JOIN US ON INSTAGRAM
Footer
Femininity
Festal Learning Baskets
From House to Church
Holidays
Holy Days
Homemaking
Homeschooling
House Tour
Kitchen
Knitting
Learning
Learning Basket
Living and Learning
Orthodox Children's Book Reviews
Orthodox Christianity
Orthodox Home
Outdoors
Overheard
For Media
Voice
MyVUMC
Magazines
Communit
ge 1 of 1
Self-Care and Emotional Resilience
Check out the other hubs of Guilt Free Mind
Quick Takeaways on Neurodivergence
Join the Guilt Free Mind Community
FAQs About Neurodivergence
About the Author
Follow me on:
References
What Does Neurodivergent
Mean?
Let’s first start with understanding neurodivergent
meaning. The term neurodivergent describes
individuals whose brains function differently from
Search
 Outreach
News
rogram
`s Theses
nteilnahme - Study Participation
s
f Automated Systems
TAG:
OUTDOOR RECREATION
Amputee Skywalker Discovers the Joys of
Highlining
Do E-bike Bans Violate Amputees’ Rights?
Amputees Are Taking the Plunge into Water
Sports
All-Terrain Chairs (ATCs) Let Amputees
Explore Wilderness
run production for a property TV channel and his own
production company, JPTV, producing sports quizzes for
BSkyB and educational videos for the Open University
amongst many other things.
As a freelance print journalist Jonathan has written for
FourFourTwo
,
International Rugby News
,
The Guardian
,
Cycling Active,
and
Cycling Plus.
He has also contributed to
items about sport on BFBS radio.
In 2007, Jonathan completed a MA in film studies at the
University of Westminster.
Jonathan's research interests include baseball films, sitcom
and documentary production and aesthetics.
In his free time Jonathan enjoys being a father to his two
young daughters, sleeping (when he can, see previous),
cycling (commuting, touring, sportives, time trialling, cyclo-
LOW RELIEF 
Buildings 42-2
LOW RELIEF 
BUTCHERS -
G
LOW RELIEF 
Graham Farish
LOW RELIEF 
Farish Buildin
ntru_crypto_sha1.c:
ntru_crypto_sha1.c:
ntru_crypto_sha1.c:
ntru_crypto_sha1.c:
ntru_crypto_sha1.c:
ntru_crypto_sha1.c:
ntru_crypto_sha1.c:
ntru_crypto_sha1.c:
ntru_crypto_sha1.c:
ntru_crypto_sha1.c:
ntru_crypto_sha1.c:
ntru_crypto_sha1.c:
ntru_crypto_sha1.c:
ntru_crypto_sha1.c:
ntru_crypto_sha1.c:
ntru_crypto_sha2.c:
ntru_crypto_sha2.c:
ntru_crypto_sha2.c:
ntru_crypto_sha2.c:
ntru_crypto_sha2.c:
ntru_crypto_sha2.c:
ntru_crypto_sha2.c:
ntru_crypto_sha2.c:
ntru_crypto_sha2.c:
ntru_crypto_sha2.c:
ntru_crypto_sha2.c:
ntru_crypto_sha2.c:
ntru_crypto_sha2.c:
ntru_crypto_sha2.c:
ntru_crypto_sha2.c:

*EXERCISE*.
Filter the lines above, keeping each one that contains the string "Amputees".

*OUTPUT FOR THIS TASK*.
Do E-bike Bans Violate Amputees’ Rights?
Amputees Are Taking the Plunge into Water
All-Terrain Chairs (ATCs) Let Amputees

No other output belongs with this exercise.